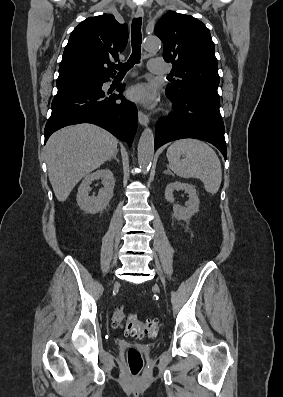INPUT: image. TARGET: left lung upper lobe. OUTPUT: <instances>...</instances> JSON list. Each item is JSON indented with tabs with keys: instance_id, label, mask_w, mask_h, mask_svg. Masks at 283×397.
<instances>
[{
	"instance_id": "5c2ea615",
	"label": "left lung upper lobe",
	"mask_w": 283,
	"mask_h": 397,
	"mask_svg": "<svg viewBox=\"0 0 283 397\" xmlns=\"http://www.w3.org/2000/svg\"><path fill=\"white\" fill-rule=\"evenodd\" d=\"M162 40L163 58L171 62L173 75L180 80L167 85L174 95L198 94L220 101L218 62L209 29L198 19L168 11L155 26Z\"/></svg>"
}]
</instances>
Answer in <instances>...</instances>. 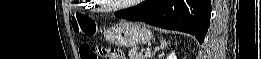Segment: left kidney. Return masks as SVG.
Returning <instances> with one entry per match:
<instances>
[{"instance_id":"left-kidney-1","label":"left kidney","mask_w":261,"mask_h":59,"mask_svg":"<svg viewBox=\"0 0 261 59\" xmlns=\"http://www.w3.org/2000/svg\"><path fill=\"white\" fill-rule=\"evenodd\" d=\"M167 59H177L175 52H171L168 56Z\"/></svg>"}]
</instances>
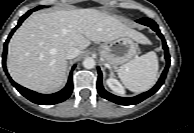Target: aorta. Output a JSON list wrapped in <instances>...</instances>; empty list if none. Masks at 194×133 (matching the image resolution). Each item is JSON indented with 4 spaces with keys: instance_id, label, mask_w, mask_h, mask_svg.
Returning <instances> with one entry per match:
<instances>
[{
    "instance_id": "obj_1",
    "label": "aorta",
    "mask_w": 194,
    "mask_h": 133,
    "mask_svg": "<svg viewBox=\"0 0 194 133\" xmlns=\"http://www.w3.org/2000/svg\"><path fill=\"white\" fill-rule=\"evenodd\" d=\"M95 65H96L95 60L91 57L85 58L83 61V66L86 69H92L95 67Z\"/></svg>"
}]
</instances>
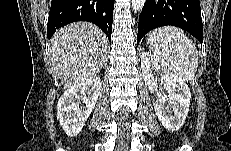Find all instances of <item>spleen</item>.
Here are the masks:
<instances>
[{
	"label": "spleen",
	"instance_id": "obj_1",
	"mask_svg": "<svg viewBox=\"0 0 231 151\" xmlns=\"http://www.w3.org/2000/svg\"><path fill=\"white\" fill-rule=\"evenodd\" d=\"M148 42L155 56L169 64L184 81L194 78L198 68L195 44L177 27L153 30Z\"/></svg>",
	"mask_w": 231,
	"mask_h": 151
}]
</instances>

◆ ◆ ◆ ◆ ◆

What you should do:
In the data above, the line containing "Target: aorta. Output" and all lines after it are to be reproduced exactly, leaving out the pictures.

Response to the exercise:
Target: aorta. Output a JSON list wrapped in <instances>...</instances>; empty list if none. Masks at 194×133 (matching the image resolution). Each item is JSON indented with 4 spaces with keys: instance_id, label, mask_w, mask_h, mask_svg.
Returning <instances> with one entry per match:
<instances>
[{
    "instance_id": "obj_1",
    "label": "aorta",
    "mask_w": 194,
    "mask_h": 133,
    "mask_svg": "<svg viewBox=\"0 0 194 133\" xmlns=\"http://www.w3.org/2000/svg\"><path fill=\"white\" fill-rule=\"evenodd\" d=\"M95 65H96L95 60L91 57L85 58L83 61V66L86 69H92L95 67Z\"/></svg>"
}]
</instances>
Find all instances of <item>spleen</item>.
Here are the masks:
<instances>
[{
	"label": "spleen",
	"instance_id": "obj_1",
	"mask_svg": "<svg viewBox=\"0 0 231 151\" xmlns=\"http://www.w3.org/2000/svg\"><path fill=\"white\" fill-rule=\"evenodd\" d=\"M148 42L155 56L169 64L184 81L194 78L198 68L195 44L177 27L153 30Z\"/></svg>",
	"mask_w": 231,
	"mask_h": 151
}]
</instances>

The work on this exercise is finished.